## Extracted records
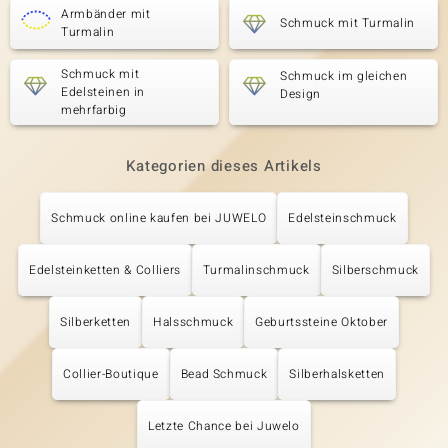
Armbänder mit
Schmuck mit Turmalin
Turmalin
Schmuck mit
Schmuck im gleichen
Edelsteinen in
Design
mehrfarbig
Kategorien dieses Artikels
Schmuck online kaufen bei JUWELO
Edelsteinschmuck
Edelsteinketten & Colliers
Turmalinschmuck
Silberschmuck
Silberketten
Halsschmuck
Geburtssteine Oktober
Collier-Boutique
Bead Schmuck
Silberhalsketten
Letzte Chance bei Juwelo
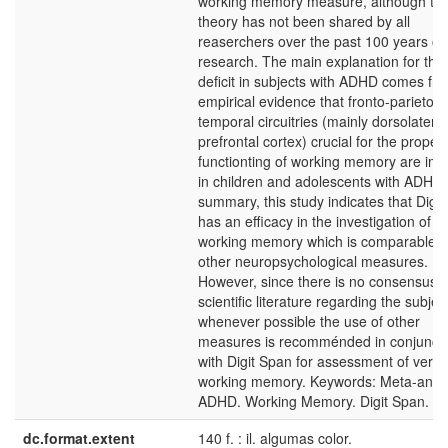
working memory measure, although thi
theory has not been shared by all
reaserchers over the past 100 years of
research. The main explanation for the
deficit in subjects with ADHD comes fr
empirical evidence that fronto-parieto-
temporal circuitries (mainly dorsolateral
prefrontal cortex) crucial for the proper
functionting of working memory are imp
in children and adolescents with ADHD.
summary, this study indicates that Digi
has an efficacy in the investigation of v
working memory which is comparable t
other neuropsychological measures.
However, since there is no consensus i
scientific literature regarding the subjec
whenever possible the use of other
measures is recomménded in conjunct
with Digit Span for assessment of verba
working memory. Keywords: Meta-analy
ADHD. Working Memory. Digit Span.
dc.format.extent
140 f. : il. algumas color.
* * *
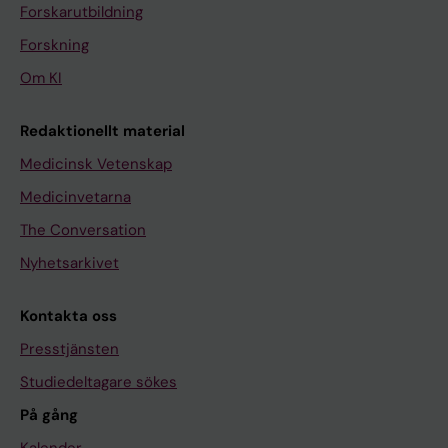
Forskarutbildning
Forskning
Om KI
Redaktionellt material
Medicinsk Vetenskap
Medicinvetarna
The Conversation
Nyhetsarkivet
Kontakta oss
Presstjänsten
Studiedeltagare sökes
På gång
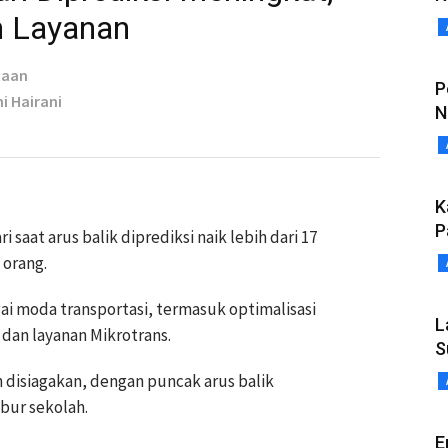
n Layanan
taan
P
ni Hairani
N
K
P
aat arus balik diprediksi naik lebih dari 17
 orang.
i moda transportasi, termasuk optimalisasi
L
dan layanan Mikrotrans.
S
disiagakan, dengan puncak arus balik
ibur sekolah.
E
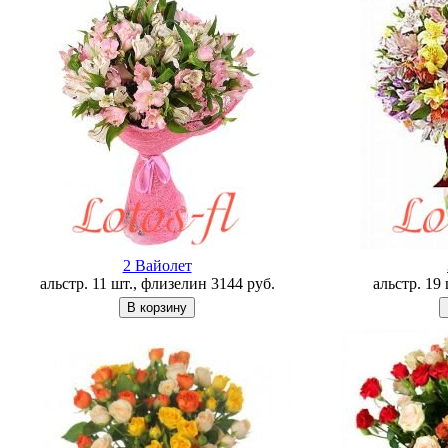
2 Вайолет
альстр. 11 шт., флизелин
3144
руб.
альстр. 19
--
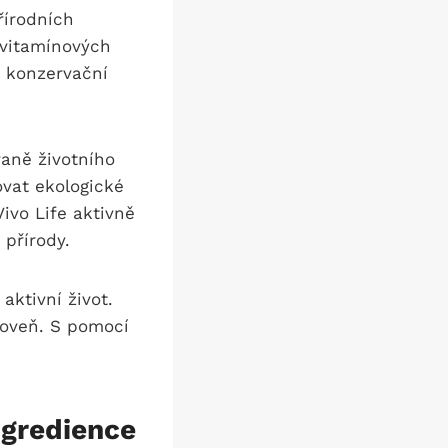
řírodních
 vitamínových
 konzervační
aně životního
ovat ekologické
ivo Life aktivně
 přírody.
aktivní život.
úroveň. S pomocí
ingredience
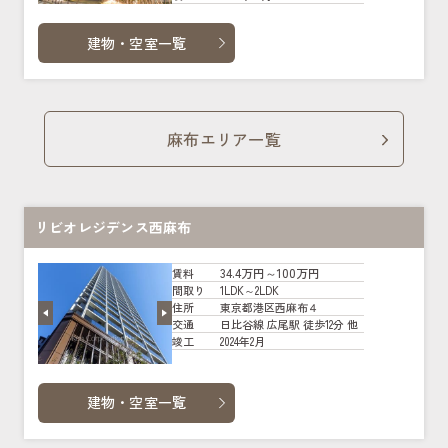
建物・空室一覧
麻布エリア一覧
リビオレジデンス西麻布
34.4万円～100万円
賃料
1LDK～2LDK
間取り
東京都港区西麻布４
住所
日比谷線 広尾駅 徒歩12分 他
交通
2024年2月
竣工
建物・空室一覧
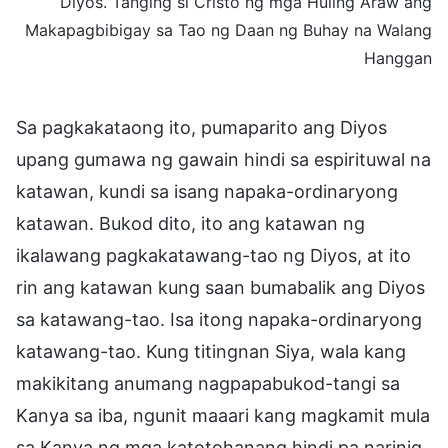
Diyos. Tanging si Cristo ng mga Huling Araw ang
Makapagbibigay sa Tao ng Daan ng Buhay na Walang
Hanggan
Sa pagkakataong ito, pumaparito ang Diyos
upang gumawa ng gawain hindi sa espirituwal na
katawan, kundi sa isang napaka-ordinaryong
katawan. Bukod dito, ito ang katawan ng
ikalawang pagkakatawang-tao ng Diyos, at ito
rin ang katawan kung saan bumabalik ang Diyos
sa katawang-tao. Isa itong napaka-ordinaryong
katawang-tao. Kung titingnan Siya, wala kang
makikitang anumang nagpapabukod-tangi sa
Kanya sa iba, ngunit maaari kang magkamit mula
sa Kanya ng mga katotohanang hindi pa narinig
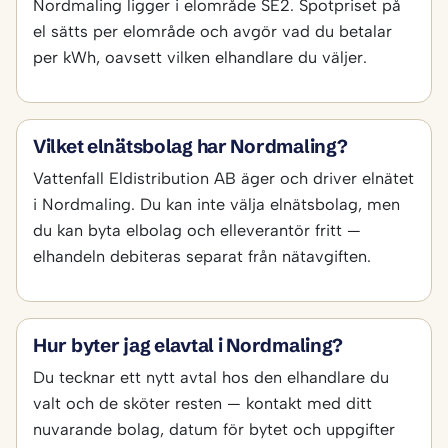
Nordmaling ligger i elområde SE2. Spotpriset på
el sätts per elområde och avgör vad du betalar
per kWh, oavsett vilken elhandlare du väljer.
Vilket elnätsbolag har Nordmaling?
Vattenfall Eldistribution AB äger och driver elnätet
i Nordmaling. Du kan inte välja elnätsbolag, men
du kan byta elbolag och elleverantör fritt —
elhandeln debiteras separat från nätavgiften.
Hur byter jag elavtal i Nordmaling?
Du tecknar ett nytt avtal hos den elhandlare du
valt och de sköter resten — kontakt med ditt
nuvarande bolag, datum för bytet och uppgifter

## TASK TO COMPLETE
Would you output, from the records above, exactly the run of lines that starts at the line containing "Hur byter jag elavtal i Nordmaling?" and ends at the line containing "nuvarande bolag, datum", and only that run?

## TASK RESPONSE
Hur byter jag elavtal i Nordmaling?
Du tecknar ett nytt avtal hos den elhandlare du
valt och de sköter resten — kontakt med ditt
nuvarande bolag, datum för bytet och uppgifter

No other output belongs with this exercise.